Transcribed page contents
>>>>>
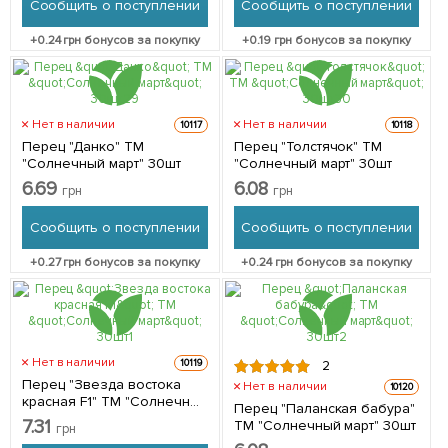
Сообщить о поступлении
Сообщить о поступлении
+
0.24
грн бонусов за покупку
+
0.19
грн бонусов за покупку
Нет в наличии
Нет в наличии
10117
10118
Перец "Данко" ТМ
Перец "Толстячок" ТМ
"Солнечный март" 30шт
"Солнечный март" 30шт
6.69
6.08
грн
грн
Сообщить о поступлении
Сообщить о поступлении
+
0.27
грн бонусов за покупку
+
0.24
грн бонусов за покупку
Нет в наличии
10119
2
Перец "Звезда востока
Нет в наличии
10120
красная F1" ТМ "Солнечный
Перец "Паланская бабура"
март" 30шт
7.31
ТМ "Солнечный март" 30шт
грн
<<<<<
■ TASK DIRECTIONS ■
A faithful copy of every record is required, with no pictures included.

■ RESPONSE BELOW ■
Сообщить о поступлении
Сообщить о поступлении
+
0.24
грн бонусов за покупку
+
0.19
грн бонусов за покупку
Нет в наличии
Нет в наличии
10117
10118
Перец "Данко" ТМ
Перец "Толстячок" ТМ
"Солнечный март" 30шт
"Солнечный март" 30шт
6.69
6.08
грн
грн
Сообщить о поступлении
Сообщить о поступлении
+
0.27
грн бонусов за покупку
+
0.24
грн бонусов за покупку
Нет в наличии
10119
2
Перец "Звезда востока
Нет в наличии
10120
красная F1" ТМ "Солнечный
Перец "Паланская бабура"
март" 30шт
7.31
ТМ "Солнечный март" 30шт
грн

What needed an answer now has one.